No pretendo tener la contestación a esa pregunta, pero creo que debemos rechazar el axioma de que la misión es “ser el motor de la economía del conocimiento”. No quiero decir con ello que la Universidad no deba jugar un papel importante en el desarrollo de Puerto Rico. Al contrario, creo que esa es una parte indelegable de su misión. Sin embargo, debemos debatir la pertinencia del concepto de la economía del conocimiento en el contexto de una misión más rica (y difícil) que necesariamente tiene que incluir el servir de vehículo de integración de Puerto Rico al mundo de los saberes—no sólo en las ciencias “duras”—y el sentar las bases para el logro de una capacidad científica y tecnológica endógena. Sin duda eso requiere cambios en la institución, y eso también hay que debatirlo.
El debate que hay que tener es mucho más amplio de lo que parece pensar el Comité. Ningún Comité puede tener un conocimiento detallado de la complejidad de la Universidad, por lo que debería estar más que dispuesto a un diálogo abierto. Por ejemplo, en el mencionado Informe hay una referencia desatinada a las facultades de Ciencias Sociales y Humanidades que demuestra que los autores necesitan ampliar su conocimiento de la Institución. Se refiere a “un segmento sustancial del profesorado” que son de la “persuasión” posmoderna, a la que describe como “una corriente intelectual caracterizada por el rechazo a la metodología científica moderna, a la verdad objetiva y particularmente a la racionalidad de la sociedad moderna occidental, a la que consideran decadente”. Peor aún, afirman que en nuestro entorno (a diferencia, supongo, de Estados Unidos) en esa persuasión posmoderna “toma gran prominencia al tema de la independencia del país, el nacionalismo y el socialismo”.
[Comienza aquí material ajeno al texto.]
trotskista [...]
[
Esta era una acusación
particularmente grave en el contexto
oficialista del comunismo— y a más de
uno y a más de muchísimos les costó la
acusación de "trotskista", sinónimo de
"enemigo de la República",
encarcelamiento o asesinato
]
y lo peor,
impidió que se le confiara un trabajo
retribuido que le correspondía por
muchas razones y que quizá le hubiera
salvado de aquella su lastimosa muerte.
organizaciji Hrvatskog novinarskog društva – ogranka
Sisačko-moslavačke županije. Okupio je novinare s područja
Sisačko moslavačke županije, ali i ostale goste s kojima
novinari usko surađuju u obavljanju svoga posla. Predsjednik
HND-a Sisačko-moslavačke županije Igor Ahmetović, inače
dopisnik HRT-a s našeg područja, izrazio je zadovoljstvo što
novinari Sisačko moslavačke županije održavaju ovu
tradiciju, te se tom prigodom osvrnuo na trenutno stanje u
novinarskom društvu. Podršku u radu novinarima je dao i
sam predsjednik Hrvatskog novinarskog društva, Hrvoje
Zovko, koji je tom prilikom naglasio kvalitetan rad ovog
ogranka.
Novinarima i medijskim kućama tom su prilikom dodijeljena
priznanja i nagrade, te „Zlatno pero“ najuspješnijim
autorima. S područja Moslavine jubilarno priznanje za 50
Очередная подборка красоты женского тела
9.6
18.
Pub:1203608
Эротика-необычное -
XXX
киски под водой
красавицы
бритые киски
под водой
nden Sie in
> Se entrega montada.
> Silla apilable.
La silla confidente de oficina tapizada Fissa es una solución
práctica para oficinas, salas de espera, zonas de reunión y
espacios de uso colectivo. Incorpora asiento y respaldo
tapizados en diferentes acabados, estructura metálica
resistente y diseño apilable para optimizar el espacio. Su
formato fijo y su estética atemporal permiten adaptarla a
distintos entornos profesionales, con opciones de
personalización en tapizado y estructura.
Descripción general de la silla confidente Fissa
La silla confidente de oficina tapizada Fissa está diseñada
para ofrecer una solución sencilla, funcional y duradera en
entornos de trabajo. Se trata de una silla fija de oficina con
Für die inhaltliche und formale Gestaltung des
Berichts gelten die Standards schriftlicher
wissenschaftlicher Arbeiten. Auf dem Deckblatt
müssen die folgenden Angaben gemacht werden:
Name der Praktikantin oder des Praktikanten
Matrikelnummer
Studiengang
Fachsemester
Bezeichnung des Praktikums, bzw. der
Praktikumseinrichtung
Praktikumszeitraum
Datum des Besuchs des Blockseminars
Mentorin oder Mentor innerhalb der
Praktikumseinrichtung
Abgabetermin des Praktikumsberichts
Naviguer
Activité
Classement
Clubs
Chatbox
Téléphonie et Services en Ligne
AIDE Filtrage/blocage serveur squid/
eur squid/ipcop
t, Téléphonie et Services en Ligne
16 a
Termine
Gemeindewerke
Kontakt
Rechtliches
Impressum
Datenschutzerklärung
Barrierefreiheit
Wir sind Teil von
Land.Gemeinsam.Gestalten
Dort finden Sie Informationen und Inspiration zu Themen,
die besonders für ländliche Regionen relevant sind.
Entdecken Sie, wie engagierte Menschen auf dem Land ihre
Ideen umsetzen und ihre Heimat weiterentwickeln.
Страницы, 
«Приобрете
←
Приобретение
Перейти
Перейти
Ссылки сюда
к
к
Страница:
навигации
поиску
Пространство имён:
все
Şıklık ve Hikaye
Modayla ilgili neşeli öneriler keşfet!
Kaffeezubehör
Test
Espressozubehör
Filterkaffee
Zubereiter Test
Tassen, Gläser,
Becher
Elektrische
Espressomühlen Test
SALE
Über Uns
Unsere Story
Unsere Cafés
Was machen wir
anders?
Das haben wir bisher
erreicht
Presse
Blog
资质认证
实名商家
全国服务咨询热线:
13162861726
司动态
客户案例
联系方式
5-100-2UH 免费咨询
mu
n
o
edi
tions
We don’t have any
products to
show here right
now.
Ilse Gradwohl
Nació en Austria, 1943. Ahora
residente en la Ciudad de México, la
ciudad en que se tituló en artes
Los miembros del Comité deberían saber, especialmente los tres universitarios del grupo, que si los posmodernos quieren remecer los cimientos epistemológicos y sociales de las ciencias naturales, no sólo es legítimo que lo hagan, sino que además donde deben hacerlo es precisamente en la Universidad. Los científicos naturales no le deben tener miedo a ese debate, y muchos de ellos no se lo tienen. Por otro lado, debieron pensarlo mucho antes de hablar de independencia y socialismo de la forma tan descuidada en que lo hacen, porque, francamente, parece una incitación al carpeteo, y eso sí que debería haberse superado en una educación superior pertinente para el siglo 21.
Hay mucha tela que cortar en este informe, y en este artículo sólo se tocan algunos bordes de ese tejido (los que más me llaman la atención por mi limitación de ser economista), pero nos han invitado a debatir, y hay que aceptar esa invitación. Quizás logremos convencer al Comité de que es preciso entender mejor por dónde vamos antes de darle golpes al timón.